▸ **Instructions to follow**
Only the words of the entries are wanted, repeated exactly and without images.

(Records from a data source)
▬▬▬▬▬▬

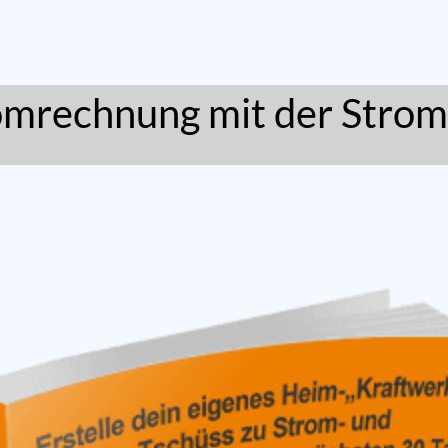
omrechnung mit der Strom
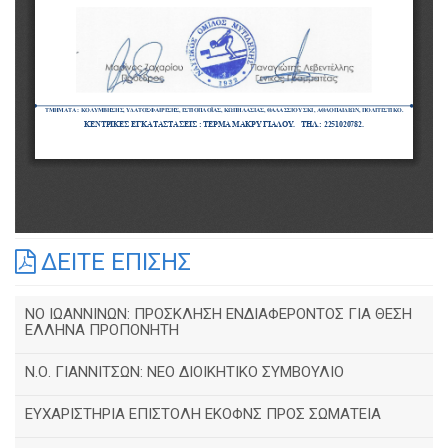
ΔΕΙΤΕ ΕΠΙΣΗΣ
ΝΟ ΙΩΑΝΝΙΝΩΝ: ΠΡΟΣΚΛΗΣΗ ΕΝΔΙΑΦΕΡΟΝΤΟΣ ΓΙΑ ΘΕΣΗ
ΕΛΛΗΝΑ ΠΡΟΠΟΝΗΤΗ
Ν.Ο. ΓΙΑΝΝΙΤΣΩΝ: ΝΕΟ ΔΙΟΙΚΗΤΙΚΟ ΣΥΜΒΟΥΛΙΟ
ΕΥΧΑΡΙΣΤΗΡΙΑ ΕΠΙΣΤΟΛΗ ΕΚΟΦΝΣ ΠΡΟΣ ΣΩΜΑΤΕΙΑ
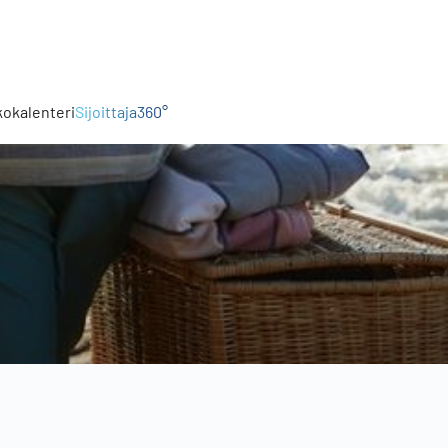
kokalenteri
Sijoittaja360°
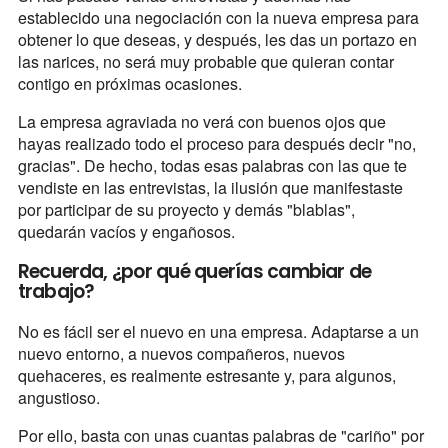
establecido una negociación con la nueva empresa para
obtener lo que deseas, y después, les das un portazo en
las narices, no será muy probable que quieran contar
contigo en próximas ocasiones.
La empresa agraviada no verá con buenos ojos que
hayas realizado todo el proceso para después decir "no,
gracias". De hecho, todas esas palabras con las que te
vendiste en las entrevistas, la ilusión que manifestaste
por participar de su proyecto y demás "blablas",
quedarán vacíos y engañosos.
Recuerda, ¿por qué querías cambiar de
trabajo?
No es fácil ser el nuevo en una empresa. Adaptarse a un
nuevo entorno, a nuevos compañeros, nuevos
quehaceres, es realmente estresante y, para algunos,
angustioso.
Por ello, basta con unas cuantas palabras de "cariño" por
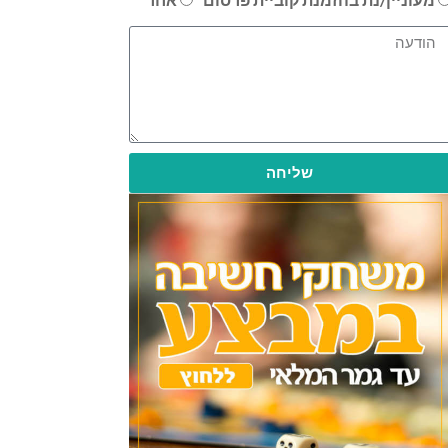
שליחה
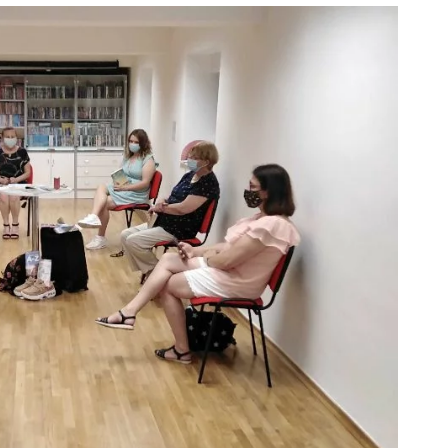
ODJELI
DOKUMENTI
KONTAKT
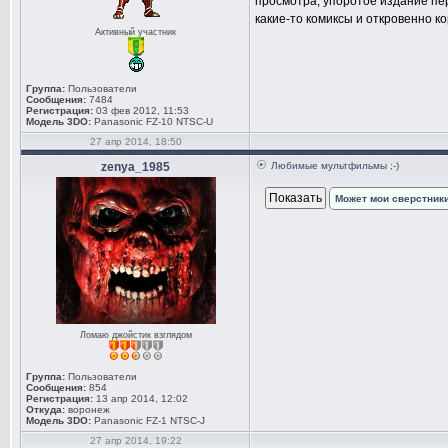
просмотра, упоротое издание пер
какие-то комиксы и откровенно к
Активный участник
Группа:
Пользователи
Сообщения:
7484
Регистрация:
03 фев 2012, 11:53
Модель 3DO:
Panasonic FZ-10 NTSC-U
27 апр 2014, 18:50
zenya_1985
Любимые мультфильмы ;-)
Может мои сверстники
Ломаю джойстик взглядом
Группа:
Пользователи
Сообщения:
854
Регистрация:
13 апр 2014, 12:02
Откуда:
воронеж
Модель 3DO:
Panasonic FZ-1 NTSC-J
27 апр 2014, 19:22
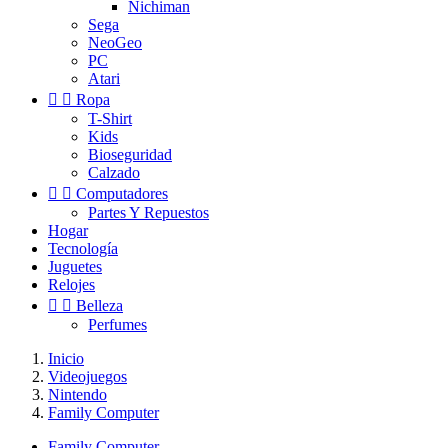
Nichiman
Sega
NeoGeo
PC
Atari


Ropa
T-Shirt
Kids
Bioseguridad
Calzado


Computadores
Partes Y Repuestos
Hogar
Tecnología
Juguetes
Relojes


Belleza
Perfumes
Inicio
Videojuegos
Nintendo
Family Computer
Family Computer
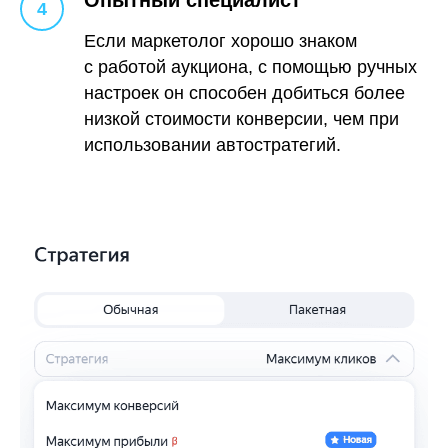
Опытный специалист
Если маркетолог хорошо знаком
с работой аукциона, с помощью ручных
настроек он способен добиться более
низкой стоимости конверсии, чем при
использовании автостратегий.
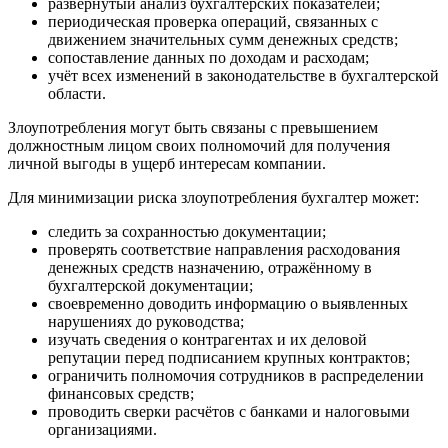
развёрнутый анализ бухгалтерских показателей;
периодическая проверка операций, связанных с
движением значительных сумм денежных средств;
сопоставление данных по доходам и расходам;
учёт всех изменений в законодательстве в бухгалтерской
области.
Злоупотребления могут быть связаны с превышением
должностным лицом своих полномочий для получения
личной выгоды в ущерб интересам компании.
Для минимизации риска злоупотребления бухгалтер может:
следить за сохранностью документации;
проверять соответствие направления расходования
денежных средств назначению, отражённому в
бухгалтерской документации;
своевременно доводить информацию о выявленных
нарушениях до руководства;
изучать сведения о контрагентах и их деловой
репутации перед подписанием крупных контрактов;
ограничить полномочия сотрудников в распределении
финансовых средств;
проводить сверки расчётов с банками и налоговыми
организациями.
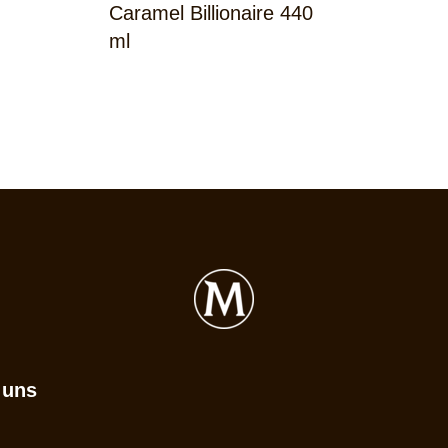
Caramel Billionaire 440
ml
 uns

▬▬▬▬▬▬

▸ **Written solution**
omrechnung mit der Strom
ΔΕΙΤΕ ΕΠΙΣΗΣ
ΝΟ ΙΩΑΝΝΙΝΩΝ: ΠΡΟΣΚΛΗΣΗ ΕΝΔΙΑΦΕΡΟΝΤΟΣ ΓΙΑ ΘΕΣΗ
ΕΛΛΗΝΑ ΠΡΟΠΟΝΗΤΗ
Ν.Ο. ΓΙΑΝΝΙΤΣΩΝ: ΝΕΟ ΔΙΟΙΚΗΤΙΚΟ ΣΥΜΒΟΥΛΙΟ
ΕΥΧΑΡΙΣΤΗΡΙΑ ΕΠΙΣΤΟΛΗ ΕΚΟΦΝΣ ΠΡΟΣ ΣΩΜΑΤΕΙΑ
kokalenteri
Sijoittaja360°
establecido una negociación con la nueva empresa para
obtener lo que deseas, y después, les das un portazo en
las narices, no será muy probable que quieran contar
contigo en próximas ocasiones.
La empresa agraviada no verá con buenos ojos que
hayas realizado todo el proceso para después decir "no,
gracias". De hecho, todas esas palabras con las que te
vendiste en las entrevistas, la ilusión que manifestaste
por participar de su proyecto y demás "blablas",
quedarán vacíos y engañosos.
Recuerda, ¿por qué querías cambiar de
trabajo?
No es fácil ser el nuevo en una empresa. Adaptarse a un
nuevo entorno, a nuevos compañeros, nuevos
quehaceres, es realmente estresante y, para algunos,
angustioso.
Por ello, basta con unas cuantas palabras de "cariño" por
שליחה
ODJELI
DOKUMENTI
KONTAKT
просмотра, упоротое издание пер
какие-то комиксы и откровенно к
Активный участник
Группа:
Пользователи
Сообщения:
7484
Регистрация:
03 фев 2012, 11:53
Модель 3DO:
Panasonic FZ-10 NTSC-U
27 апр 2014, 18:50
zenya_1985
Любимые мультфильмы ;-)
Может мои сверстники
Ломаю джойстик взглядом
Группа:
Пользователи
Сообщения:
854
Регистрация:
13 апр 2014, 12:02
Откуда:
воронеж
Модель 3DO:
Panasonic FZ-1 NTSC-J
27 апр 2014, 19:22
Nichiman
Sega
NeoGeo
PC
Atari


Ropa
T-Shirt
Kids
Bioseguridad
Calzado


Computadores
Partes Y Repuestos
Hogar
Tecnología
Juguetes
Relojes


Belleza
Perfumes
Inicio
Videojuegos
Nintendo
Family Computer
Family Computer
Опытный специалист
Если маркетолог хорошо знаком
с работой аукциона, с помощью ручных
настроек он способен добиться более
низкой стоимости конверсии, чем при
использовании автостратегий.
развёрнутый анализ бухгалтерских показателей;
периодическая проверка операций, связанных с
движением значительных сумм денежных средств;
сопоставление данных по доходам и расходам;
учёт всех изменений в законодательстве в бухгалтерской
области.
Злоупотребления могут быть связаны с превышением
должностным лицом своих полномочий для получения
личной выгоды в ущерб интересам компании.
Для минимизации риска злоупотребления бухгалтер может:
следить за сохранностью документации;
проверять соответствие направления расходования
денежных средств назначению, отражённому в
бухгалтерской документации;
своевременно доводить информацию о выявленных
нарушениях до руководства;
изучать сведения о контрагентах и их деловой
репутации перед подписанием крупных контрактов;
ограничить полномочия сотрудников в распределении
финансовых средств;
проводить сверки расчётов с банками и налоговыми
организациями.
Caramel Billionaire 440
ml
 uns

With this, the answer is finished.